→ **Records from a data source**
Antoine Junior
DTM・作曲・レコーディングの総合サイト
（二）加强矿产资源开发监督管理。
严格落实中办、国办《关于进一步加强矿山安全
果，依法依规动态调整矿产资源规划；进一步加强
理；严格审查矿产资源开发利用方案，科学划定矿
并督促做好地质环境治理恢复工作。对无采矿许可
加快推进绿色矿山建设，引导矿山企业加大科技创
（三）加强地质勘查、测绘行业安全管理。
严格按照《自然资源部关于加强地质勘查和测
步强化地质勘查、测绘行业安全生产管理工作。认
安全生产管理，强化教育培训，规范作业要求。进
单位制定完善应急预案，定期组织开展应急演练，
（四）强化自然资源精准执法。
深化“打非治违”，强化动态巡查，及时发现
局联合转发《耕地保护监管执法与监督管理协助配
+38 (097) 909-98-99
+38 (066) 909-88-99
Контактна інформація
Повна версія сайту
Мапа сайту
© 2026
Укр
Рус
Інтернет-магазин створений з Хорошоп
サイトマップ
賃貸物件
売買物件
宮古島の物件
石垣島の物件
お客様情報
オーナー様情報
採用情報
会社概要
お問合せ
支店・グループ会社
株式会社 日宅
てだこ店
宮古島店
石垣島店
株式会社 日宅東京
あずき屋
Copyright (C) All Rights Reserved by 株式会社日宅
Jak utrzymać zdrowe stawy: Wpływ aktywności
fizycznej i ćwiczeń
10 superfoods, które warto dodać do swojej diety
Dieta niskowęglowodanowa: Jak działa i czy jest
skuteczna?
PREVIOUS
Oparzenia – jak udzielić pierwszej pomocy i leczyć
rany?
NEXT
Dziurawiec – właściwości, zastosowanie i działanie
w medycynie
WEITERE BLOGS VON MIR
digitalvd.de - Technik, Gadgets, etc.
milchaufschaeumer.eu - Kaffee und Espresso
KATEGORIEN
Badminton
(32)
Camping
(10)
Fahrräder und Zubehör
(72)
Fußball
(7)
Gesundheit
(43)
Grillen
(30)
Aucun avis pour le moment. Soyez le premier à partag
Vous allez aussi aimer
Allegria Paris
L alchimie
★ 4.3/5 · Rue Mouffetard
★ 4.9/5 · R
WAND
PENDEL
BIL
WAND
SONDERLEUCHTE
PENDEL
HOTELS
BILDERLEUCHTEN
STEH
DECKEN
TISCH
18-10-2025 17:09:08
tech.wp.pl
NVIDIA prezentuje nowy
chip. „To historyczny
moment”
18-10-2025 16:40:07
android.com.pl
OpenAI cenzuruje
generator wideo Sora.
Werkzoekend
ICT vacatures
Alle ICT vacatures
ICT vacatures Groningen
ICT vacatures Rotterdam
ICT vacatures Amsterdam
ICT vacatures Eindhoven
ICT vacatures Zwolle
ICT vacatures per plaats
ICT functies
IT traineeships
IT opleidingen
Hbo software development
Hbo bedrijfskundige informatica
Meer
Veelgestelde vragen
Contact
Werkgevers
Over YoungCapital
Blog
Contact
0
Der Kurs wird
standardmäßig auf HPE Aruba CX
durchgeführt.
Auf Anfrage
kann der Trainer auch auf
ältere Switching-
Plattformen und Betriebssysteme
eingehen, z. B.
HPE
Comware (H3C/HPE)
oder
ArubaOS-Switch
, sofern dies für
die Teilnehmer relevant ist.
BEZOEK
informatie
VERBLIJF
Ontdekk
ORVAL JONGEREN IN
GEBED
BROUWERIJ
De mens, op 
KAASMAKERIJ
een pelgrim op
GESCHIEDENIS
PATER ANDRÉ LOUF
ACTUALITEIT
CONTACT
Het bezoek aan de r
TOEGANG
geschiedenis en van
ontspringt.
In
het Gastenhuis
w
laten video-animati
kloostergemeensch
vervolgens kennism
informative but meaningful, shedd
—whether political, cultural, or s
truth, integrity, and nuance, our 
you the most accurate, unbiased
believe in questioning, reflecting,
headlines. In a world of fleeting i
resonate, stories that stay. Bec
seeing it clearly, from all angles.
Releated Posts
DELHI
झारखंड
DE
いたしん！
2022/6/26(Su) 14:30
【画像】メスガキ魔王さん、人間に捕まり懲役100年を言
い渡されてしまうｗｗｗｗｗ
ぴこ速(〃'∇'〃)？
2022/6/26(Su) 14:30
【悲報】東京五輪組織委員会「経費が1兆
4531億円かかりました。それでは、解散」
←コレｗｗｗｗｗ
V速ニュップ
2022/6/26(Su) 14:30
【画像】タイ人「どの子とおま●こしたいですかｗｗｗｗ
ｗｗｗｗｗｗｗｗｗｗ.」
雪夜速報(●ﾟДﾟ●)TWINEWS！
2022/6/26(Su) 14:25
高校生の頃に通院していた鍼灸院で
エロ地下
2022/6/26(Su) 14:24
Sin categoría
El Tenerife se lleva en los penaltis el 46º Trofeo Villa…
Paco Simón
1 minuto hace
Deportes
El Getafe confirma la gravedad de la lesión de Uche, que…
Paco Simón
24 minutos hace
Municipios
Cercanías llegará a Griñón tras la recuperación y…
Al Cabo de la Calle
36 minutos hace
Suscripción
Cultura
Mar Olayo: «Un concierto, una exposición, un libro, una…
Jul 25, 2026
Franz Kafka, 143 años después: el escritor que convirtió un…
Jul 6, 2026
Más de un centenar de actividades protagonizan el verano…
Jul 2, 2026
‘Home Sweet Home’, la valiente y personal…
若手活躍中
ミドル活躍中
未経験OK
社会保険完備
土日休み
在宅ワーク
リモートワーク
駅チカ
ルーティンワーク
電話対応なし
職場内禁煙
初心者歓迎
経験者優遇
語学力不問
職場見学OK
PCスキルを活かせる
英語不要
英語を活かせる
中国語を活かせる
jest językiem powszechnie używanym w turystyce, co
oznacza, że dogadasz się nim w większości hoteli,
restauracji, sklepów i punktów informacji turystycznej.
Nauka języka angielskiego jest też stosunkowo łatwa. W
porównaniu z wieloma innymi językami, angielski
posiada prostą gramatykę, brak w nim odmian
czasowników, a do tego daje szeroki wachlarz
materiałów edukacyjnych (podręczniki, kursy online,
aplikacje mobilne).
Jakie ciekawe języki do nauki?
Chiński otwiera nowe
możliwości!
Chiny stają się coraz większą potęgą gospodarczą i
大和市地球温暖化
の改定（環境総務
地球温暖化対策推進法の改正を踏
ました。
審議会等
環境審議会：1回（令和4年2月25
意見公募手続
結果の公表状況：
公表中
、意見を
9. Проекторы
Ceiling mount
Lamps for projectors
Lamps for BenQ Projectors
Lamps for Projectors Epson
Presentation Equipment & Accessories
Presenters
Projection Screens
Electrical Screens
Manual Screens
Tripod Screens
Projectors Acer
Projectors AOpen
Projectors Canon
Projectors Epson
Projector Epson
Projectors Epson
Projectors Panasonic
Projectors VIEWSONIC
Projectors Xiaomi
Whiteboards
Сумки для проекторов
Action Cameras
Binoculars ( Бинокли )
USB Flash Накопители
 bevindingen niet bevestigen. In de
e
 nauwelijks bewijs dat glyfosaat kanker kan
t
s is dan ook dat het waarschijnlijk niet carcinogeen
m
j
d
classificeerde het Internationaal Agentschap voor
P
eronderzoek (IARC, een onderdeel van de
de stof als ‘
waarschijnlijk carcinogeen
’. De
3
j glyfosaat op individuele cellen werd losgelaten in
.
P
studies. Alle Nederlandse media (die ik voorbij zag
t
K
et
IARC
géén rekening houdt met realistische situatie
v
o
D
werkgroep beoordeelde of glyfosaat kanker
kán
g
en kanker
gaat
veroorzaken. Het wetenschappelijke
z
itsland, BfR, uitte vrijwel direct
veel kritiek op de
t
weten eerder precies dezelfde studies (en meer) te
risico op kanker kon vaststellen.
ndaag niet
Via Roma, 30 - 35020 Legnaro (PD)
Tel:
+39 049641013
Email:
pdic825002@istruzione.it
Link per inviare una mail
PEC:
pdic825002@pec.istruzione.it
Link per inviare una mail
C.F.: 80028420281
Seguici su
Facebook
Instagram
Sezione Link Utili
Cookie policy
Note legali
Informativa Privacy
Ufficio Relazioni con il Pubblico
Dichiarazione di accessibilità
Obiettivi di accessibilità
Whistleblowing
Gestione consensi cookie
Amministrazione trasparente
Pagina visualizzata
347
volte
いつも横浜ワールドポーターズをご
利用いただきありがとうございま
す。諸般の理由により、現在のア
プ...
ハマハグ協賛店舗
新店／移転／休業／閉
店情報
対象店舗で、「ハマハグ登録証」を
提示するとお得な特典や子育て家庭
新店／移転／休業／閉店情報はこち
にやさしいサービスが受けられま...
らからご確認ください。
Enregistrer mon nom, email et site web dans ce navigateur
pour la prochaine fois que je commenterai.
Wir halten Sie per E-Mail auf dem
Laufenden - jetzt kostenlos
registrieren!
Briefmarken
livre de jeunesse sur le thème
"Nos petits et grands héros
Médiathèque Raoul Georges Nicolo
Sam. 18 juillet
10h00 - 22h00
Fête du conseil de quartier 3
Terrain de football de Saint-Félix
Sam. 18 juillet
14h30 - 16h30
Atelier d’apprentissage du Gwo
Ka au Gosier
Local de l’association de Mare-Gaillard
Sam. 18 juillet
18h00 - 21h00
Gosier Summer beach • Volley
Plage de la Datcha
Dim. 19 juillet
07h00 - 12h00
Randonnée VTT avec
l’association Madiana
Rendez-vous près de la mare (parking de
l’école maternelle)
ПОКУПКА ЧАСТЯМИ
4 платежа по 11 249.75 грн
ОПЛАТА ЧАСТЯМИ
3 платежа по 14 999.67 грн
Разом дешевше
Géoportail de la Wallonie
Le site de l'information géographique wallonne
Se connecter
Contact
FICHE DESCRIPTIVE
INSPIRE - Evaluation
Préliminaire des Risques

→ **Activity**
In the records above, locate the lines holding the word "moment". Copy each of them.

→ **Task result**
Aucun avis pour le moment. Soyez le premier à partag
moment”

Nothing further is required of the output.